L'EULAR (Ligue européenne de lutte contre le rhumatisme) a édité des recommandations pour le traitement de la coxarthrose.

Voici les principales :

  • Traitements non pharmacologiques de la coxarthrose : mesures d'éducation, exercices physiques, aides techniques (cannes, semelles) et réduction du poids en cas d'obésité ou de surpoids.

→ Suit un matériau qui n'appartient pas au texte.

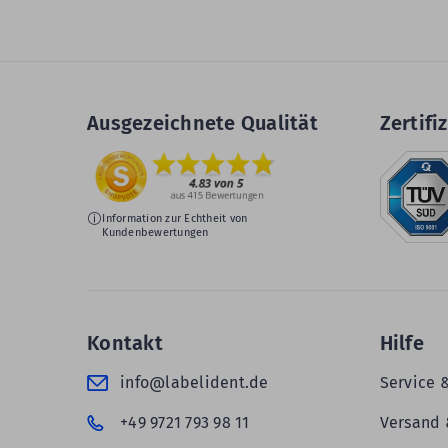
Ausgezeichnete Qualität
Zertifiz
Information zur Echtheit von
Kundenbewertungen
Kontakt
Hilfe
info@labelident.de
Service 
+49 9721 793 98 11
Versand 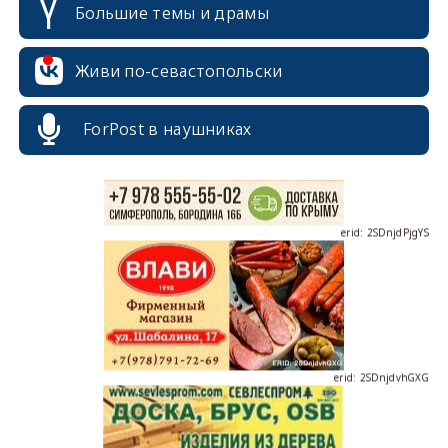
Большие темы и драмы
erid: 2SDnjcrDNw6
Живи по-севастопольски
ForPost в наушниках
erid: 2SDnjdPjgYS
erid: 2SDnjdvhGXG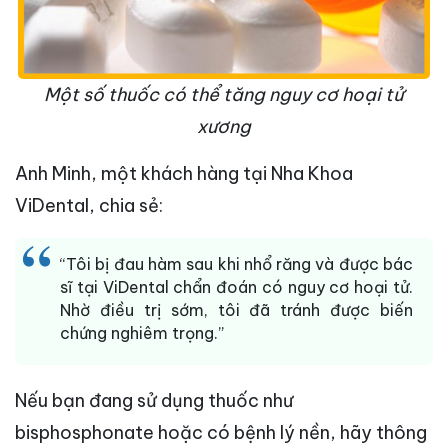
Một số thuốc có thể tăng nguy cơ hoại tử
xương
Anh Minh, một khách hàng tại Nha Khoa
ViDental, chia sẻ:
“Tôi bị đau hàm sau khi nhổ răng và được bác
sĩ tại ViDental chẩn đoán có nguy cơ hoại tử.
Nhờ điều trị sớm, tôi đã tránh được biến
chứng nghiêm trọng.”
Nếu bạn đang sử dụng thuốc như
bisphosphonate hoặc có bệnh lý nền, hãy thông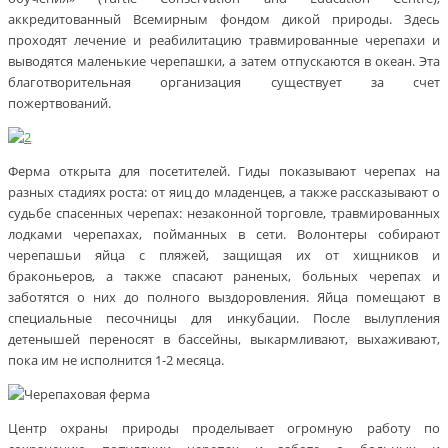
аккредитованный Всемирным фондом дикой природы. Здесь
проходят лечение и реабилитацию травмированные черепахи и
выводятся маленькие черепашки, а затем отпускаются в океан. Эта
благотворительная организация существует за счет
пожертвований.
Ферма открыта для посетителей. Гиды показывают черепах на
разных стадиях роста: от яиц до младенцев, а также рассказывают о
судьбе спасенных черепах: незаконной торговле, травмированных
лодками черепахах, пойманных в сети. Волонтеры собирают
черепашьи яйца с пляжей, защищая их от хищников и
браконьеров, а также спасают раненых, больных черепах и
заботятся о них до полного выздоровления. Яйца помещают в
специальные песочницы для инкубации. После вылупления
детенышей переносят в бассейны, выкармливают, выхаживают,
пока им не исполнится 1-2 месяца.
Центр охраны природы проделывает огромную работу по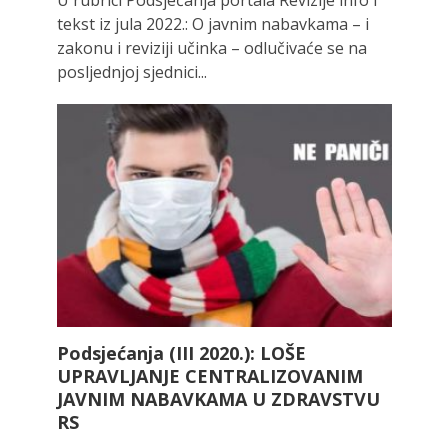
tekst iz jula 2022.: O javnim nabavkama – i
zakonu i reviziji učinka – odlučivaće se na
posljednjoj sjednici...
Podsjećanja (III 2020.): LOŠE
UPRAVLJANJE CENTRALIZOVANIM
JAVNIM NABAVKAMA U ZDRAVSTVU
RS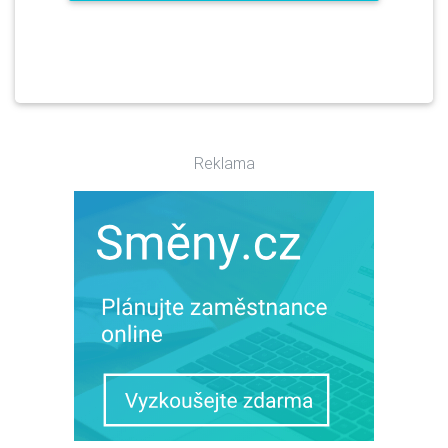
Reklama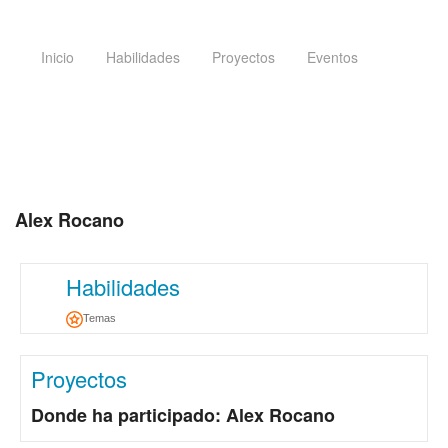
Inicio
Habilidades
Proyectos
Eventos
Alex Rocano
Habilidades
Temas
Proyectos
Donde ha participado: Alex Rocano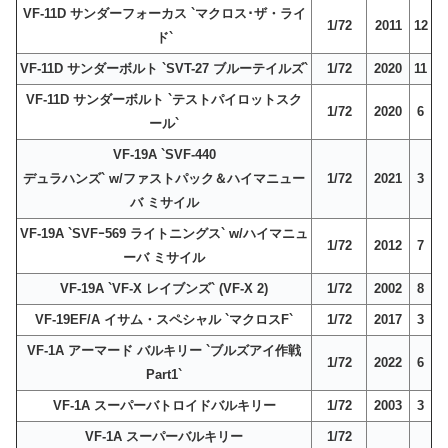
VF-11D サンダーフォーカス `マクロス･ザ・ライ
1/72
2011
12
ド`
VF-11D サンダーボルト `SVT-27 ブルーテイルズ`
1/72
2020
11
VF-11D サンダーボルト `テストパイロットスク
1/72
2020
6
ール`
VF-19A `SVF-440
デュラハンズ` w/ファストパック＆ハイマニュー
1/72
2021
3
バ ミサイル
VF-19A `SVFｰ569 ライトニングス` w/ハイマニュ
1/72
2012
7
ーバ ミサイル
VF-19A `VF-X レイブンズ` (VF-X 2)
1/72
2002
8
VF-19EF/A イサム・スペシャル `マクロスF`
1/72
2017
3
VF-1A アーマード バルキリー `ブルズアイ作戦
1/72
2022
6
Part1`
VF-1A スーパーバトロイドバルキリー
1/72
2003
3
VF-1A スーパーバルキリー
1/72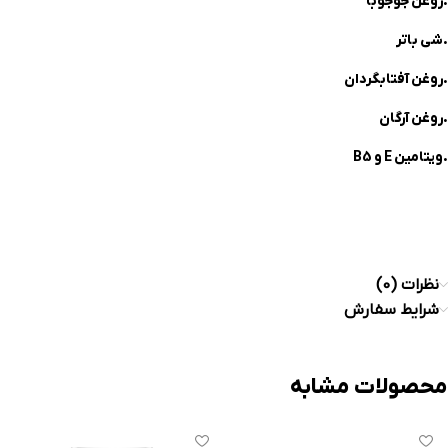
.روغن جوجوبا
.شی باتر
.روغن آفتابگردان
.روغن آرگان
.ویتامین E و B5
نظرات (0)
شرایط سفارش
محصولات مشابه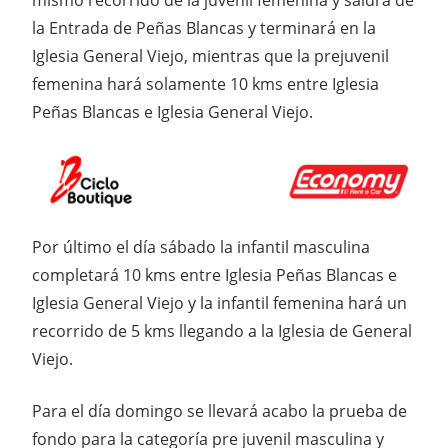
mismo recorrido de la juvenil femenina y saldrá de
la Entrada de Peñas Blancas y terminará en la
Iglesia General Viejo, mientras que la prejuvenil
femenina hará solamente 10 kms entre Iglesia
Peñas Blancas e Iglesia General Viejo.
Por último el día sábado la infantil masculina
completará 10 kms entre Iglesia Peñas Blancas e
Iglesia General Viejo y la infantil femenina hará un
recorrido de 5 kms llegando a la Iglesia de General
Viejo.
Para el día domingo se llevará acabo la prueba de
fondo para la categoría pre juvenil masculina y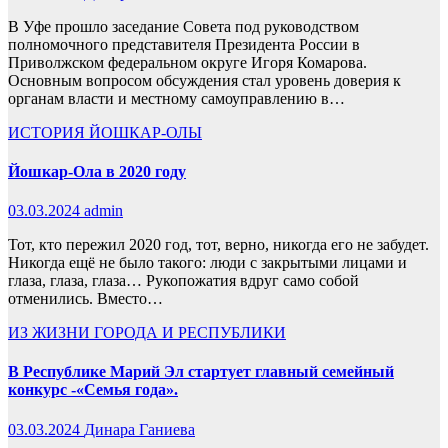
В Уфе прошло заседание Совета под руководством
полномочного представителя Президента России в
Приволжском федеральном округе Игоря Комарова.
Основным вопросом обсуждения стал уровень доверия к
органам власти и местному самоуправлению в…
ИСТОРИЯ ЙОШКАР-ОЛЫ
Йошкар-Ола в 2020 году
03.03.2024
admin
Тот, кто пережил 2020 год, тот, верно, никогда его не забудет.
Никогда ещё не было такого: люди с закрытыми лицами и
глаза, глаза, глаза… Рукопожатия вдруг само собой
отменились. Вместо…
ИЗ ЖИЗНИ ГОРОДА И РЕСПУБЛИКИ
В Республике Марий Эл стартует главный семейный
конкурс -«Семья года».
03.03.2024
Динара Ганиева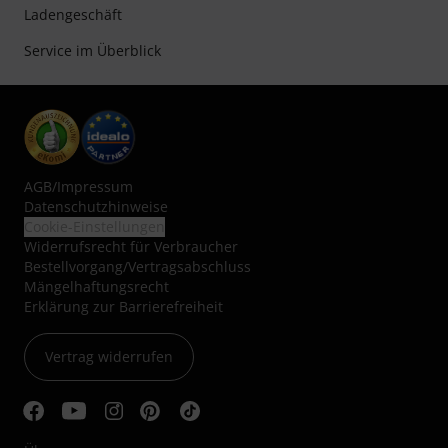
Ladengeschäft
Service im Überblick
AGB
/
Impressum
Datenschutzhinweise
Cookie-Einstellungen
Widerrufsrecht für Verbraucher
Bestellvorgang/Vertragsabschluss
Mängelhaftungsrecht
Erklärung zur Barrierefreiheit
Vertrag widerrufen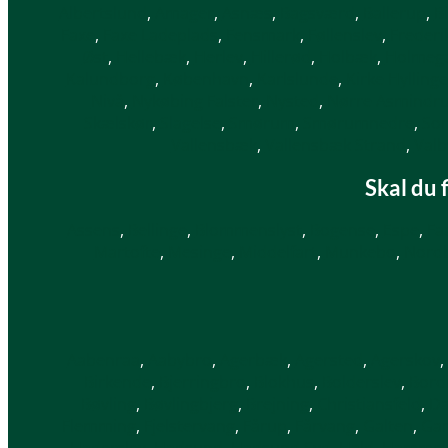
Albertslund
,
Amager
,
Asnæs
,
Bagsværd
,
Ballerup
,
B
Faxe
,
Faxe Ladeplads
,
Fensmark
,
Føllenslev
,
Freder
Øst
,
Hellebæk
,
Herlev
,
Hillerød
,
Holbæk
,
Holmeg
Kalundborg
,
København
,
Karlslunde
,
Kirke Hyllinge
Nivå
,
Nykøbing Falster
,
Nysted
,
Nørre Asmindr
Skælskør
,
Slagelse
,
Smørum
,
Smørumnedre
,
So
Vallensbæk
,
Vallensbæk Strand
,
Valb
Skal du 
Assens
,
Bellinge
,
Blommenslyst
,
Bogense
,
Espe
,
Fa
Martofte
,
Mesinge
,
Middelfart
,
Munkebo
,
Nord
Aabenraa
,
Aabybro
,
Agerbæk
,
Agersted
,
Agerskov
,
Birkende
,
Bjerringbro
,
Blokhus
,
Bolderslev
,
Bord
Bøvling
,
Bøvlingbjerg
,
Brejning
,
Christiansfeld
,
Da
Flemming
,
Fjelstervang
,
Fårup
,
Fårvang
,
Galten
,
Ga
Haderslev
,
Hadsund
,
Hadsund Syd
,
Hald
,
Hammel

  • Antalgiques et surtout paracétamol : les AINS (anti-inflammatoires non stéroïdiens), à la dose efficace la plus faible possible, peuvent être associés ou substitués chez les malades ne répondant pas au paracétamol. Attention toutefois, selon une étude, la prise d'AINS en cas d’arthrose augmenterait de 41 % le risque de développer une maladie cardiovasculaire, de 56 % le risque de cardiopathie ischémique et de 64 % le risque d'AVC. Il est donc fortement conseillé de privilégier les traitements de durée brève et uniquement lorsque les symptômes sont trop invalidants.
  • Anti-arthrosiques d'action retardée (glucosamine, chondroïtine sulfate, diacérhéine, extraits d'insaponifiable d'avocat et acide hyaluronique) : sont assez peu efficaces.
  • Injections intra-articulaires de corticoïdes : peuvent être envisagées chez les patients souffrant d'une poussée évolutive ne répondant pas aux antalgiques ou aux AINS.